(Excerpts from a dataset)
+ + + + + + +

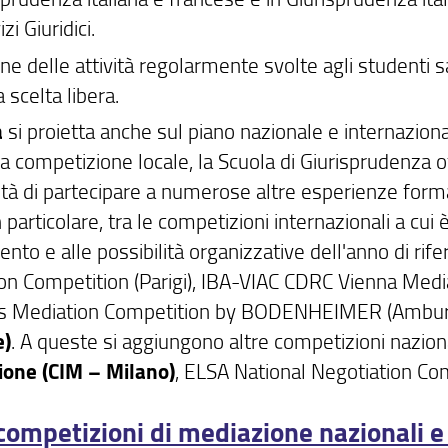
zi Giuridici.
ne delle attività regolarmente svolte agli studenti 
a scelta libera.
a
si proietta anche sul piano nazionale e internazional
la competizione locale, la Scuola di Giurisprudenza of
ità di partecipare a numerose altre esperienze forma
 particolare, tra le competizioni internazionali a cui
nto e alle possibilità organizzative dell'anno di rif
on Competition (Parigi), IBA-VIAC CDRC Vienna Media
us Mediation Competition by BODENHEIMER (Ambur
e)
. A queste si aggiungono altre competizioni nazional
one (CIM – Milano)
, ELSA National Negotiation Com
 competizioni di mediazione nazionali e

+ + + + + + +

» DESCRIPTION OF THE TASK:
Copy every line of the data word for word, omitting the images.

» OUTPUT BELOW:
zi Giuridici.
ne delle attività regolarmente svolte agli studenti 
a scelta libera.
a
si proietta anche sul piano nazionale e internazional
la competizione locale, la Scuola di Giurisprudenza of
ità di partecipare a numerose altre esperienze forma
 particolare, tra le competizioni internazionali a cui
nto e alle possibilità organizzative dell'anno di rif
on Competition (Parigi), IBA-VIAC CDRC Vienna Media
us Mediation Competition by BODENHEIMER (Ambur
e)
. A queste si aggiungono altre competizioni nazional
one (CIM – Milano)
, ELSA National Negotiation Com
 competizioni di mediazione nazionali e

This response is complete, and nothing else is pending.